Mercredi 22 février

Aujourd’hui, une collègue est décédée de faire son métier.

Encore.

C’est insupportable, hein ? Dans des phrases comme ça, on ne devrait pas pouvoir mettre d’adverbe.

Je ne commenterai pas ce qu’il s’est passé. Trop d’éléments sont encore inconnus, et prêts à être dévorés par ce besoin contemporain de commenter. Et même si ce n’est pas l’envie qui m’en manque, parce que ça me ferait du bien, je préfère me vouer au silence sur ce point. Il y a aura un temps pour l’analyse.

Je pense juste énormément à la victime. À ses proches. Que fais-tu avec une douleur pareille ?

Et je pense à la suite. Quelles que soient les circonstances de cet innommable, je me dis, comme à chaque fois, que ça ne peut pas durer, pas continuer.

Et ça dure.

Alors, quand on n’est qu’une boule de colère et de douleur, qu’est-ce qu’on peut faire ? Est-ce qu’il faut, lutter, soigner, se taire ? Pour le moment, c’est le noir absolu.

Pensez à elle si vous le pouvez. Et prenez soin de vous.

Mardi 21 février

Je recommence mes cours tous les ans. Ou presque.

La version acceptable professionnellement : je m’adapte aux classes auxquelles j’enseigne. À leurs besoins, à leurs points forts et leur faiblesse. Il y a de ça, bien entendu.

La version personnelle : je m’ennuie, sinon. Et oui, je ne le dirais jamais ainsi, mais j’ai besoin que les élèves m’intéressent. Pas qu’ils réinventent la littérature, ou qu’ils me fassent un remake du Cercle des Poètes disparu à chaque cours, bien entendu. Mais j’ai besoin de les voir réagir. Que ce soit pour s’horrifier devant une règle de grammaire particulièrement tordue “Mais monsieur, c’est impossiiiiiible !” ou s’extasier devant un texte “Et ensuite il va se passer quoi ?”
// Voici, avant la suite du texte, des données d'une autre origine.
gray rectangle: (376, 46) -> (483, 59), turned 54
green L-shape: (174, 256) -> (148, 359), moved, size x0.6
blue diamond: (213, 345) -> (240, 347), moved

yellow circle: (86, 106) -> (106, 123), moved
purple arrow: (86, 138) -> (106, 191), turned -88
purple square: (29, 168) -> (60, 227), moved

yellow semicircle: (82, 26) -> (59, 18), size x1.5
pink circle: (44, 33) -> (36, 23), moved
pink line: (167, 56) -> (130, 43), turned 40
Leur indifférence est ma kryptonite ; elle me rend impatient et désagréable. Il y a souvent ce débat qui ressort sur les réseaux sociaux : les profs doivent-ils être intéressants pour leurs élèves.

Je n’en sais rien. Je sais qu’il faut réussir à créer un effort commun : leur donner le carburant nécessaire pour se lancer. Et eux, faire preuve d’endurance et de persévérance pour aller plus loin. Intégrer en eux, vraiment en eux, le récit de La Belle et la Bête, proposer leurs lumières sur les ténèbres de Lovecraft, ouvrir le loquet des propositions subordonnées. Je ne supporte pas de les voir assister.
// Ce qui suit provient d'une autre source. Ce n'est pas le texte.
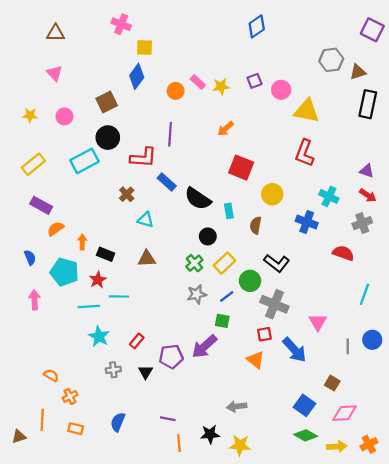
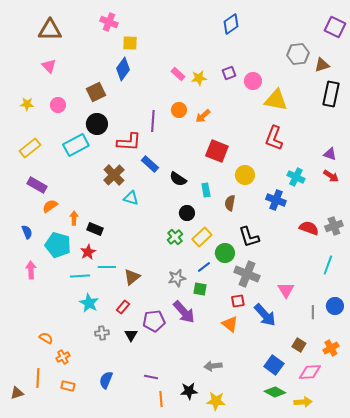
brown triangle: (56, 33) -> (50, 30), size x1.4
orange circle: (176, 91) -> (179, 110), moved
brown cross: (127, 194) -> (114, 175), size x1.5
black semicircle: (198, 199) -> (178, 179), size x0.7
gray cross: (362, 223) -> (334, 226), moved
brown triangle: (147, 259) -> (132, 277), moved, turned -36
black L-shape: (277, 263) -> (249, 237), turned 35
gray star: (197, 294) -> (177, 278), moved
purple arrow: (204, 346) -> (184, 312), turned -90
orange cross: (369, 444) -> (331, 348), moved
C’est mon secret. Mais c’est aussi une sacrée motivation.

Lundi 20 février

Même si ce sont d’adorables élèves, les sixièmes sont des sixièmes. Parfois ils se moquent les uns des autres. Se poussent, se donnent de petites tapes à l’arrière du crâne.

“Pourquoi est-ce que vous faites ça ?”

Avantage des petits effectifs cette année également : j’arrive à voir toutes ces petites agressions ou presque. Alors on pourra rouler les yeux au ciel, se dire que ce sont des gamineries. Ou alors on pourra penser à Monsieur Vivi. Qui, lorsqu’on bossait ensemble, ne laissait pas passer ça. Par en gueulant, non, pas en punissant. En leur expliquant.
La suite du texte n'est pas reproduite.